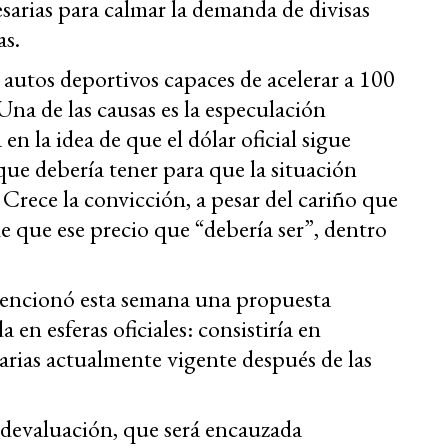
sarias para calmar la demanda de divisas
as.
autos deportivos capaces de acelerar a 100
na de las causas es la especulación
en la idea de que el dólar oficial sigue
 que debería tener para que la situación
Crece la convicción, a pesar del cariño que
de que ese precio que “debería ser”, dentro
mencionó esta semana una propuesta
 en esferas oficiales: consistiría en
arias actualmente vigente después de las
a devaluación, que será encauzada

→ WORK INSTRUCTIONS
Having found the line that contains "na de las causas es la especulación", set down that line and all the rest through the end of the records, exactly.

→ WRITTEN REPLY
na de las causas es la especulación
en la idea de que el dólar oficial sigue
 que debería tener para que la situación
Crece la convicción, a pesar del cariño que
de que ese precio que “debería ser”, dentro
mencionó esta semana una propuesta
 en esferas oficiales: consistiría en
arias actualmente vigente después de las
a devaluación, que será encauzada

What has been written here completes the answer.